Added to the supported providers table and the feature bullet.

Fixes #34
---
 README.md | 3 ++-
 1 file changed, 2 insertions(+), 1 deletion(-)

diff --git a/README.md b/README.md
index d4b8695..dc118b6 100644
--- a/README.md
+++ b/README.md
@@ -15,7 +15,7 @@ TypeScript framework for multi-agent orchestration. One `runTeam()` call from go
 - **Goal In, Result Out** — `runTeam(team, "Build a REST API")`. A coordinator agent auto-decomposes the goal into a task DAG with dependencies and assignees, runs independent tasks in parallel, and synthesizes the final output. No manual task definitions or graph wiring required.
 - **TypeScript-Native** — Built for the Node.js ecosystem. `npm install`, import, run. No Python runtime, no subprocess bridge, no sidecar services. Embed in Express, Next.js, serverless functions, or CI/CD pipelines.
 - **Auditable and Lightweight** — 3 runtime dependencies (`@anthropic-ai/sdk`, `openai`, `zod`). 27 source files. The entire codebase is readable in an afternoon.
-- **Model Agnostic** — Claude, GPT, Gemma 4, and local models (Ollama, vLLM, LM Studio) in the same team. Swap models per agent via `baseURL`.
+- **Model Agnostic** — Claude, GPT, Gemma 4, and local models (Ollama, vLLM, LM Studio, llama.cpp server) in the same team. Swap models per agent via `baseURL`.
 - **Multi-Agent Collaboration** — Agents with different roles, tools, and models collaborate through a message bus and shared memory.
 - **Structured Output** — Add `outputSchema` (Zod) to any agent. Output is parsed as JSON, validated, and auto-retried once on failure. Access typed results via `result.structured`.
 - **Task Retry** — Set `maxRetries` on tasks for automatic retry with exponential backoff. Failed attempts accumulate token usage for accurate billing.

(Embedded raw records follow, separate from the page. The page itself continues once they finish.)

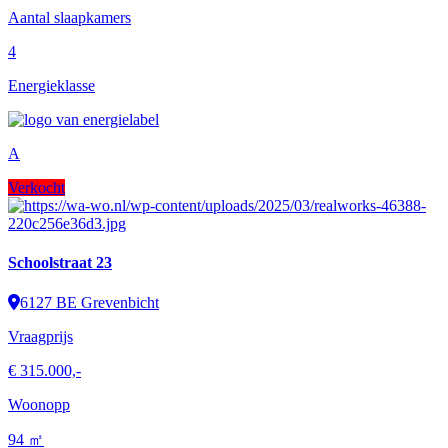
Aantal slaapkamers
4
Energieklasse
A
Verkocht
Schoolstraat 23
6127 BE Grevenbicht
Vraagprijs
€ 315.000,-
Woonopp
94 ㎡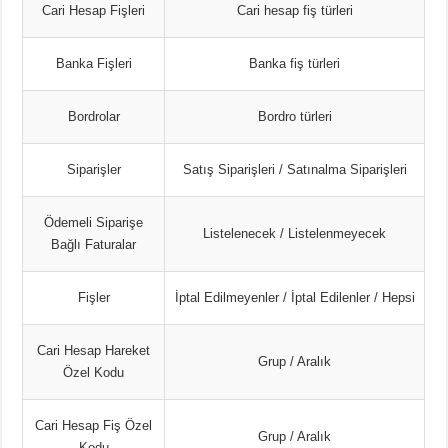
Cari Hesap Fişleri
Cari hesap fiş türleri
Banka Fişleri
Banka fiş türleri
Bordrolar
Bordro türleri
Siparişler
Satış Siparişleri / Satınalma Siparişleri
Ödemeli Siparişe
Listelenecek / Listelenmeyecek
Bağlı Faturalar
Fişler
İptal Edilmeyenler / İptal Edilenler / Hepsi
Cari Hesap Hareket
Grup / Aralık
Özel Kodu
Cari Hesap Fiş Özel
Grup / Aralık
Kodu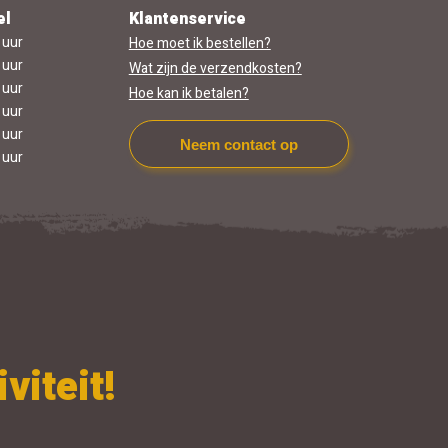
el
Klantenservice
 uur
Hoe moet ik bestellen?
 uur
Wat zijn de verzendkosten?
 uur
Hoe kan ik betalen?
 uur
 uur
Neem contact op
 uur
viteit!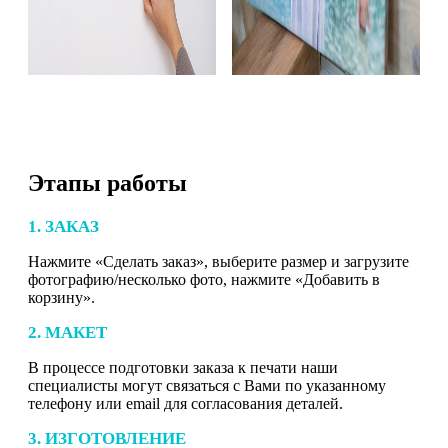
Этапы работы
1. ЗАКАЗ
Нажмите «Сделать заказ», выберите размер и загрузите
фотографию/несколько фото, нажмите «Добавить в
корзину».
2. МАКЕТ
В процессе подготовки заказа к печати наши
специалисты могут связаться с Вами по указанному
телефону или email для согласования деталей.
3. ИЗГОТОВЛЕНИЕ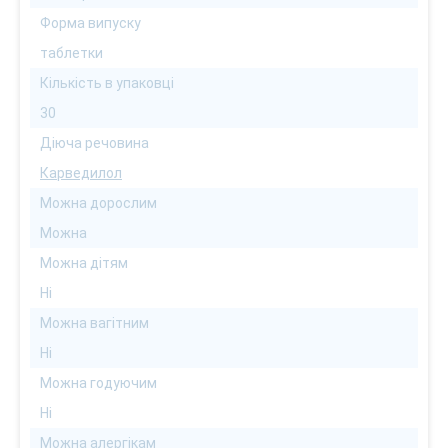
Форма випуску
таблетки
Кількість в упаковці
30
Діюча речовина
Карведилол
Можна дорослим
Можна
Можна дітям
Ні
Можна вагітним
Ні
Можна годуючим
Ні
Можна алергікам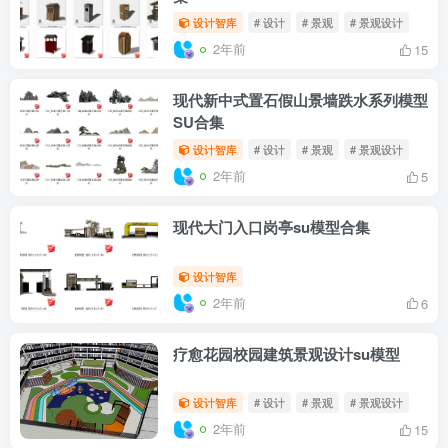
设计智库
# 设计
# 景观
# 景观设计
2年前
15
现代新中式置石假山景墙跌水系列模型
SU合集
设计智库
# 设计
# 景观
# 景观设计
2年前
5
现代大门入口岗亭su模型合集
设计智库
2年前
6
疗愈花园校园建筑景观设计su模型
设计智库
# 设计
# 景观
# 景观设计
2年前
15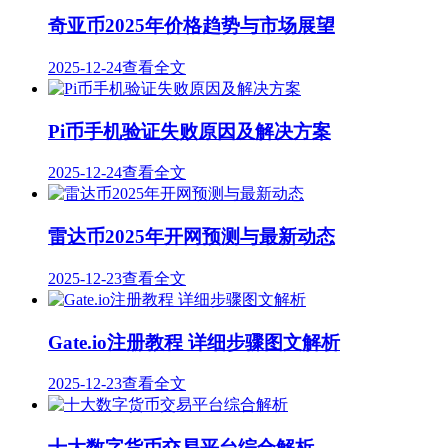
奇亚币2025年价格趋势与市场展望
2025-12-24
查看全文
Pi币手机验证失败原因及解决方案
2025-12-24
查看全文
雷达币2025年开网预测与最新动态
2025-12-23
查看全文
Gate.io注册教程 详细步骤图文解析
2025-12-23
查看全文
十大数字货币交易平台综合解析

@@ -184,6 +184,7 @@ npx tsx examples/01-single-agent.ts
 | Grok (xAI)   | `provider: 'grok'` | `XAI_API_KEY` | Verified |
 | GitHub Copilot | `provider: 'copilot'` | `GITHUB_TOKEN` | Verified |
 | Ollama / vLLM / LM Studio | `provider: 'openai'` + `baseURL` | — | Verified |
+| llama.cpp server | `provider: 'openai'` + `baseURL` | — | Verified |
 
 Verified local models with tool-calling: **Gemma 4** (see [example 08](examples/08-gemma4-local.ts)).